> **THE TASK**
Leave out the pictures and return every entry exactly as it appears.

━━━━

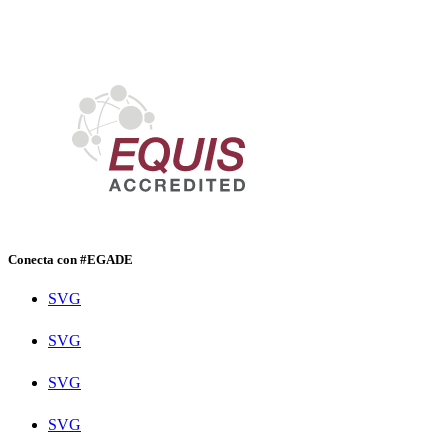
Conecta con #EGADE
SVG
SVG
SVG
SVG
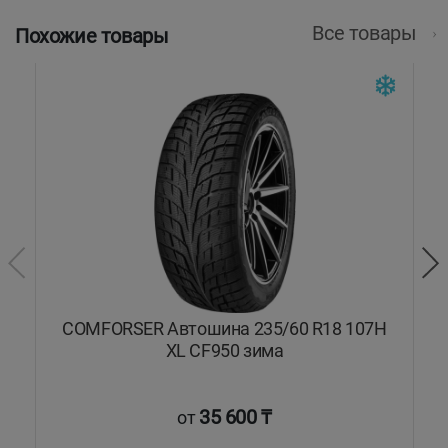
Все товары
Похожие товары
ON
COMFORSER Автошина 235/60 R18 107H
XL CF950 зима
35 600 ₸
от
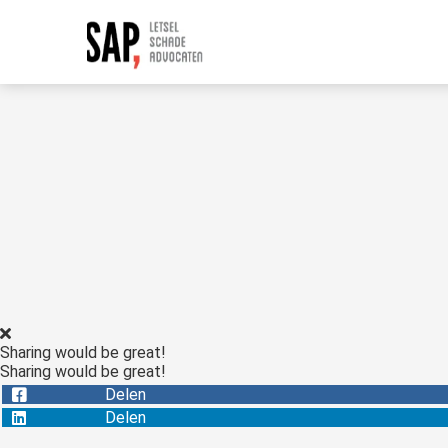
Sharing would be great!
Sharing would be great!
Delen
Delen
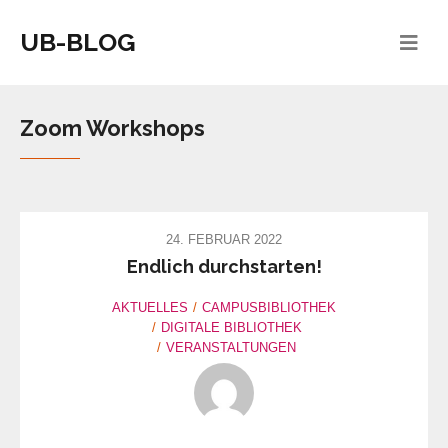
UB-BLOG
Zoom Workshops
24. FEBRUAR 2022
Endlich durchstarten!
AKTUELLES
CAMPUSBIBLIOTHEK
DIGITALE BIBLIOTHEK
VERANSTALTUNGEN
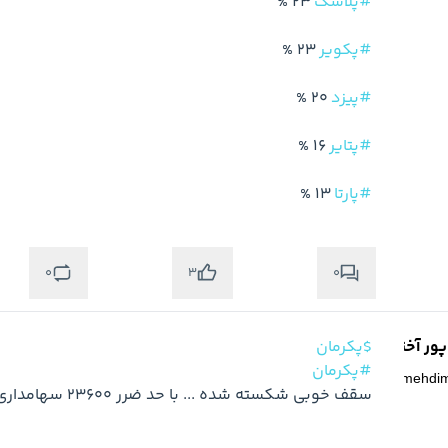
#پلاسک
#پکویر
#پیزد
#پتایر
#پارتا
 13 %
0
0
3
ر آخته خانه
$پکرمان
#پکرمان
@
mehdi
سقف خوبی شکسته شده ... با حد ضرر 23600 سهامداری کنید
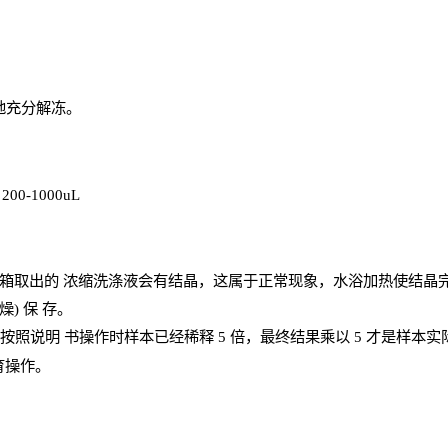
地充分解
冻
。
、
200-1000
uL
箱取出的
浓
缩洗涤液会有结晶，这属于正常现象，水浴加热使结晶
燥) 保
存
。
；按照说明
书操
作时样本已经稀释
5 倍，最终结果乘以 5 才是样本
育操作。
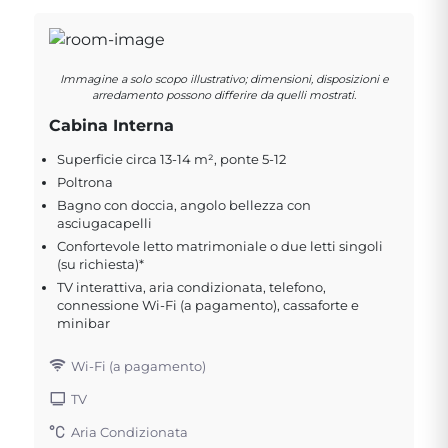
Immagine a solo scopo illustrativo; dimensioni, disposizioni e
arredamento possono differire da quelli mostrati.
Cabina Interna
Superficie circa 13-14 m², ponte 5-12
Poltrona
Bagno con doccia, angolo bellezza con
asciugacapelli
Confortevole letto matrimoniale o due letti singoli
(su richiesta)*
TV interattiva, aria condizionata, telefono,
connessione Wi-Fi (a pagamento), cassaforte e
minibar
Wi-Fi (a pagamento)
TV
Aria Condizionata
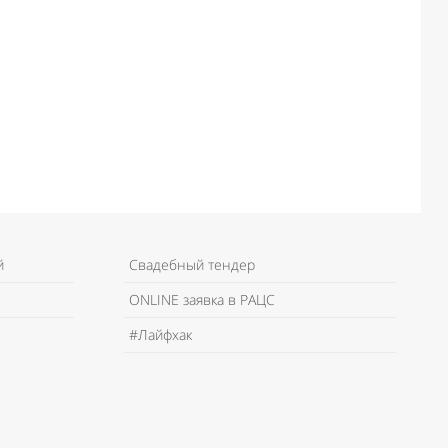
й
Свадебный тендер
ONLINE заявка в РАЦС
#Лайфхак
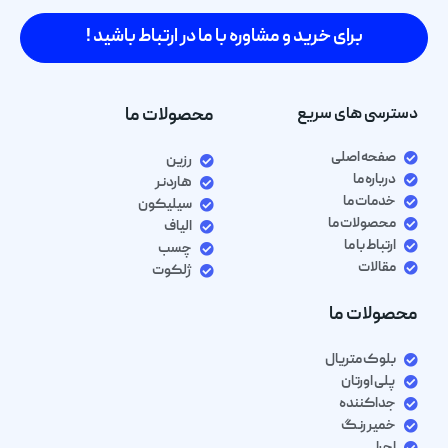
برای خرید و مشاوره با ما در ارتباط باشید !
دسترسی های سریع
محصولات ما
صفحه اصلی
رزین
درباره ما
هاردنر
خدمات ما
سیلیکون
محصولات ما
الیاف
ارتباط با ما
چسب
مقالات
ژلکوت
محصولات ما
بلوک متریال
پلی اورتان
جداکننده
خمیر رنگ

━━━━

> **ANSWER SECTION**
Conecta con #EGADE
SVG
SVG
SVG
SVG
Все товары
Похожие товары
ON
COMFORSER Автошина 235/60 R18 107H
XL CF950 зима
35 600 ₸
от
Sharing would be great!
Sharing would be great!
Delen
Delen
UB-BLOG
Zoom Workshops
24. FEBRUAR 2022
Endlich durchstarten!
AKTUELLES
CAMPUSBIBLIOTHEK
DIGITALE BIBLIOTHEK
VERANSTALTUNGEN
#پلاسک
#پکویر
#پیزد
#پتایر
#پارتا
 13 %
0
0
3
ر آخته خانه
$پکرمان
#پکرمان
@
mehdi
سقف خوبی شکسته شده ... با حد ضرر 23600 سهامداری کنید
地充分解
冻
。
、
200-1000
uL
箱取出的
浓
缩洗涤液会有结晶，这属于正常现象，水浴加热使结晶
燥) 保
存
。
；按照说明
书操
作时样本已经稀释
5 倍，最终结果乘以 5 才是样本
育操作。
Immagine a solo scopo illustrativo; dimensioni, disposizioni e
arredamento possono differire da quelli mostrati.
Cabina Interna
Superficie circa 13-14 m², ponte 5-12
Poltrona
Bagno con doccia, angolo bellezza con
asciugacapelli
Confortevole letto matrimoniale o due letti singoli
(su richiesta)*
TV interattiva, aria condizionata, telefono,
connessione Wi-Fi (a pagamento), cassaforte e
minibar
Wi-Fi (a pagamento)
TV
Aria Condizionata
й
Свадебный тендер
ONLINE заявка в РАЦС
#Лайфхак
برای خرید و مشاوره با ما در ارتباط باشید !
دسترسی های سریع
محصولات ما
صفحه اصلی
رزین
درباره ما
هاردنر
خدمات ما
سیلیکون
محصولات ما
الیاف
ارتباط با ما
چسب
مقالات
ژلکوت
محصولات ما
بلوک متریال
پلی اورتان
جداکننده
خمیر رنگ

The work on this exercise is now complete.